#### Data for analysis
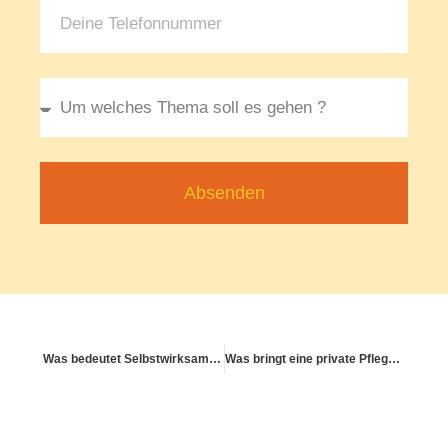
Absenden
Was bedeutet Selbstwirksamkeit in stürmischen Zeiten?
Was bringt eine private Pflegezusatzversicherung?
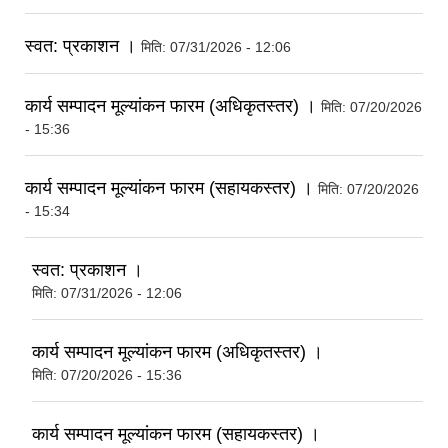
स्वत: प्रकाशन ।
मिति:
07/31/2026 - 12:06
कार्य सम्पादन मूल्यांकन फारम (अधिकृतस्तर) ।
मिति:
07/20/2026
- 15:36
कार्य सम्पादन मूल्यांकन फारम (सहायकस्तर) ।
मिति:
07/20/2026
- 15:34
स्वत: प्रकाशन ।
मिति:
07/31/2026 - 12:06
कार्य सम्पादन मूल्यांकन फारम (अधिकृतस्तर) ।
मिति:
07/20/2026 - 15:36
कार्य सम्पादन मूल्यांकन फारम (सहायकस्तर) ।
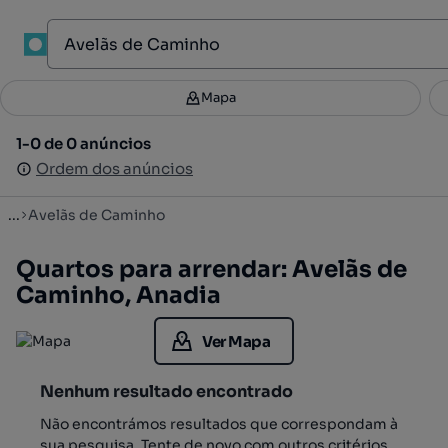
1
Mapa
Mapa
Filtros
Guardar pesquisa
3
1-0 de 0 anúncios
1-0 de 0 anúncios
Ordenar
Ordem dos anúncios
Ordem dos anúncios
...
Avelãs de Caminho
Quartos para arrendar: Avelãs de
Caminho, Anadia
Ver Mapa
Nenhum resultado encontrado
Não encontrámos resultados que correspondam à
sua pesquisa. Tente de novo com outros critérios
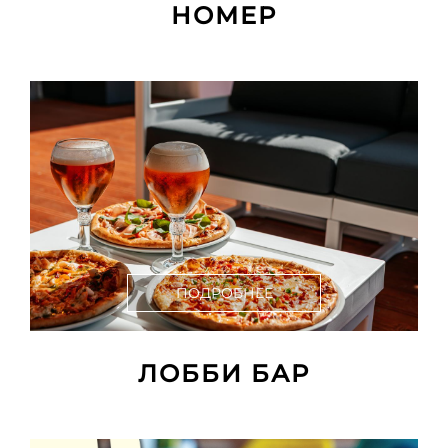
НОМЕР
ПОДРОБНЕЕ
ЛОББИ БАР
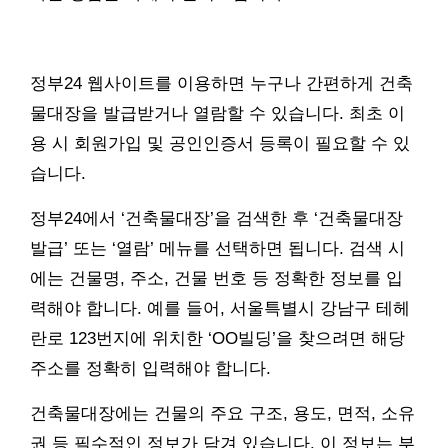
정부24 웹사이트를 이용하면 누구나 간편하게 건축
물대장을 발급받거나 열람할 수 있습니다. 최초 이
용 시 회원가입 및 공인인증서 등록이 필요할 수 있
습니다.
정부24에서 ‘건축물대장’을 검색한 후 ‘건축물대장
발급’ 또는 ‘열람’ 메뉴를 선택하면 됩니다. 검색 시
에는 건물명, 주소, 건물 번호 등 정확한 정보를 입
력해야 합니다. 예를 들어, 서울특별시 강남구 테헤
란로 123번지에 위치한 ‘OO빌딩’을 찾으려면 해당
주소를 정확히 입력해야 합니다.
건축물대장에는 건물의 주요 구조, 용도, 면적, 소유
권 등 필수적인 정보가 담겨 있습니다. 이 정보는 부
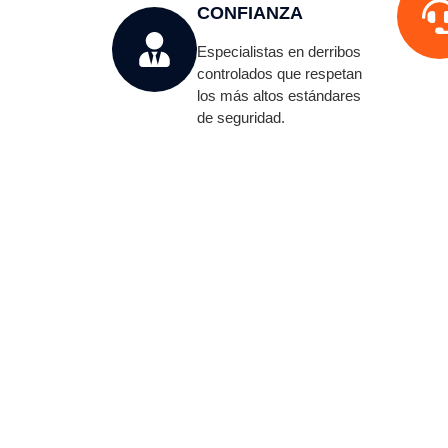
CONFIANZA
Especialistas en derribos
controlados que respetan
los más altos estándares
de seguridad.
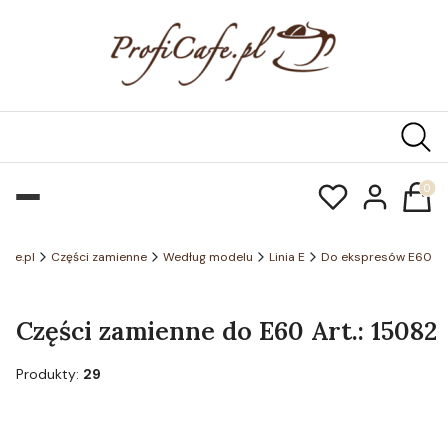
Produk
cafe.pl
Części zamienne
Według modelu
Linia E
Do ekspresów E60
Części zamienne do E60 Art.: 15082
Produkty:
29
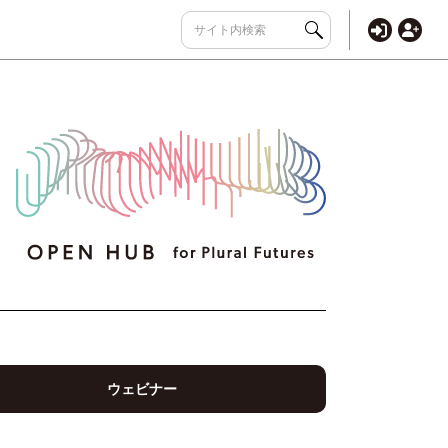
ウェビナー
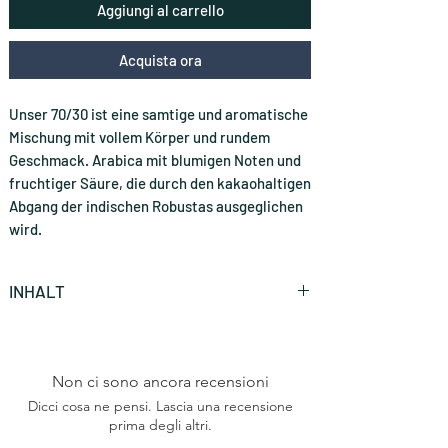
Aggiungi al carrello
Acquista ora
Unser 70/30 ist eine samtige und aromatische
Mischung mit vollem Körper und rundem
Geschmack. Arabica mit blumigen Noten und
fruchtiger Säure, die durch den kakaohaltigen
Abgang der indischen Robustas ausgeglichen
wird.
INHALT
50 Stück (CHF 0.47 * / Stück)
Non ci sono ancora recensioni
Dicci cosa ne pensi. Lascia una recensione
prima degli altri.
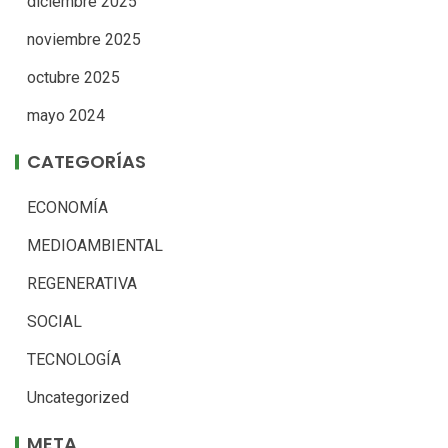
diciembre 2025
noviembre 2025
octubre 2025
mayo 2024
CATEGORÍAS
ECONOMÍA
MEDIOAMBIENTAL
REGENERATIVA
SOCIAL
TECNOLOGÍA
Uncategorized
META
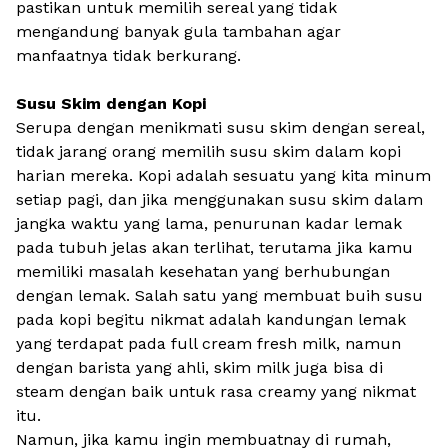
pastikan untuk memilih sereal yang tidak
mengandung banyak gula tambahan agar
manfaatnya tidak berkurang.
Susu Skim dengan Kopi
Serupa dengan menikmati susu skim dengan sereal,
tidak jarang orang memilih susu skim dalam kopi
harian mereka. Kopi adalah sesuatu yang kita minum
setiap pagi, dan jika menggunakan susu skim dalam
jangka waktu yang lama, penurunan kadar lemak
pada tubuh jelas akan terlihat, terutama jika kamu
memiliki masalah kesehatan yang berhubungan
dengan lemak. Salah satu yang membuat buih susu
pada kopi begitu nikmat adalah kandungan lemak
yang terdapat pada full cream fresh milk, namun
dengan barista yang ahli, skim milk juga bisa di
steam dengan baik untuk rasa creamy yang nikmat
itu.
Namun, jika kamu ingin membuatnay di rumah,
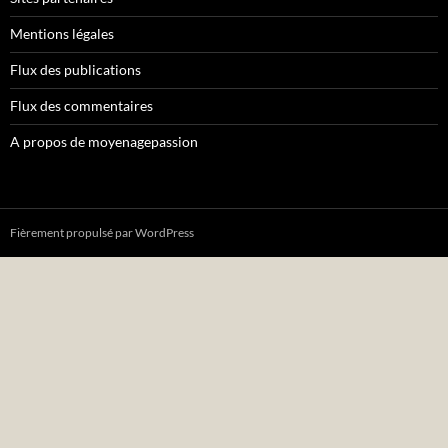
Mentions légales
Flux des publications
Flux des commentaires
A propos de moyenagepassion
Fièrement propulsé par WordPress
########
**Task details**. The whole listing, minus its images, should be repeated exactly.

**Your response**.
Absenden
Was bedeutet Selbstwirksamkeit in stürmischen Zeiten?
Was bringt eine private Pflegezusatzversicherung?
स्वत: प्रकाशन ।
मिति:
07/31/2026 - 12:06
कार्य सम्पादन मूल्यांकन फारम (अधिकृतस्तर) ।
मिति:
07/20/2026
- 15:36
कार्य सम्पादन मूल्यांकन फारम (सहायकस्तर) ।
मिति:
07/20/2026
- 15:34
स्वत: प्रकाशन ।
मिति:
07/31/2026 - 12:06
कार्य सम्पादन मूल्यांकन फारम (अधिकृतस्तर) ।
मिति:
07/20/2026 - 15:36
कार्य सम्पादन मूल्यांकन फारम (सहायकस्तर) ।
1
Mapa
Mapa
Filtros
Guardar pesquisa
3
1-0 de 0 anúncios
1-0 de 0 anúncios
Ordenar
Ordem dos anúncios
Ordem dos anúncios
...
Avelãs de Caminho
Quartos para arrendar: Avelãs de
Caminho, Anadia
Ver Mapa
Nenhum resultado encontrado
Não encontrámos resultados que correspondam à
sua pesquisa. Tente de novo com outros critérios
НОМЕР
ПОДРОБНЕЕ
ЛОББИ БАР
정부24 웹사이트를 이용하면 누구나 간편하게 건축
물대장을 발급받거나 열람할 수 있습니다. 최초 이
용 시 회원가입 및 공인인증서 등록이 필요할 수 있
습니다.
정부24에서 ‘건축물대장’을 검색한 후 ‘건축물대장
발급’ 또는 ‘열람’ 메뉴를 선택하면 됩니다. 검색 시
에는 건물명, 주소, 건물 번호 등 정확한 정보를 입
력해야 합니다. 예를 들어, 서울특별시 강남구 테헤
란로 123번지에 위치한 ‘OO빌딩’을 찾으려면 해당
주소를 정확히 입력해야 합니다.
건축물대장에는 건물의 주요 구조, 용도, 면적, 소유
권 등 필수적인 정보가 담겨 있습니다. 이 정보는 부
CONFIANZA
Especialistas en derribos
controlados que respetan
los más altos estándares
de seguridad.
Produk
cafe.pl
Części zamienne
Według modelu
Linia E
Do ekspresów E60
Części zamienne do E60 Art.: 15082
Produkty:
29
ウェビナー
Aggiungi al carrello
Acquista ora
Unser 70/30 ist eine samtige und aromatische
Mischung mit vollem Körper und rundem
Geschmack. Arabica mit blumigen Noten und
fruchtiger Säure, die durch den kakaohaltigen
Abgang der indischen Robustas ausgeglichen
wird.
INHALT
50 Stück (CHF 0.47 * / Stück)
Non ci sono ancora recensioni
Dicci cosa ne pensi. Lascia una recensione
prima degli altri.
diciembre 2025
noviembre 2025
octubre 2025
mayo 2024
CATEGORÍAS
ECONOMÍA
MEDIOAMBIENTAL
REGENERATIVA
SOCIAL
TECNOLOGÍA
Uncategorized
META
pastikan untuk memilih sereal yang tidak
mengandung banyak gula tambahan agar
manfaatnya tidak berkurang.
Susu Skim dengan Kopi
Serupa dengan menikmati susu skim dengan sereal,
tidak jarang orang memilih susu skim dalam kopi
harian mereka. Kopi adalah sesuatu yang kita minum
setiap pagi, dan jika menggunakan susu skim dalam
jangka waktu yang lama, penurunan kadar lemak
pada tubuh jelas akan terlihat, terutama jika kamu
memiliki masalah kesehatan yang berhubungan
dengan lemak. Salah satu yang membuat buih susu
pada kopi begitu nikmat adalah kandungan lemak
yang terdapat pada full cream fresh milk, namun
dengan barista yang ahli, skim milk juga bisa di
steam dengan baik untuk rasa creamy yang nikmat
itu.
Namun, jika kamu ingin membuatnay di rumah,
Mentions légales
Flux des publications
Flux des commentaires
A propos de moyenagepassion
Fièrement propulsé par WordPress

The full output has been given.